About this exercise
Your task is to return all of the records exactly, minus any images.

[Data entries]
BEGIN

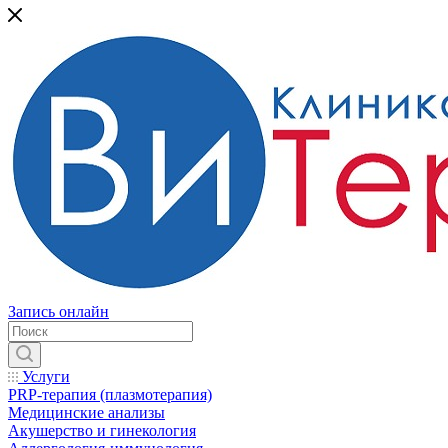
Запись онлайн
Услуги
PRP-терапия (плазмотерапия)
Медицинские анализы
Акушерство и гинекология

END

Finished task
Запись онлайн
Услуги
PRP-терапия (плазмотерапия)
Медицинские анализы
Акушерство и гинекология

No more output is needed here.